* **EXERCISE**
Which of the lines below include "James"? Each one should be copied out.

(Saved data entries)
+++
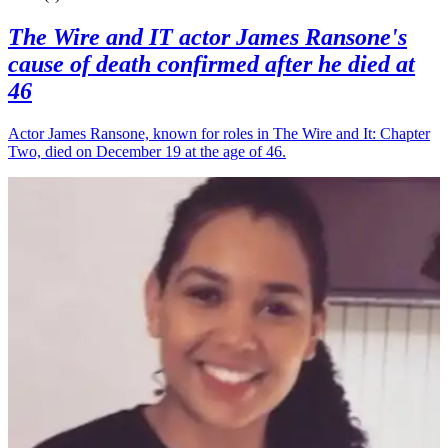
The Wire and IT actor James Ransone's
cause of death confirmed after he died at
46
Actor James Ransone, known for roles in The Wire and It: Chapter
Two, died on December 19 at the age of 46.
+++
* **FINAL ANSWER**
The Wire and IT actor James Ransone's
Actor James Ransone, known for roles in The Wire and It: Chapter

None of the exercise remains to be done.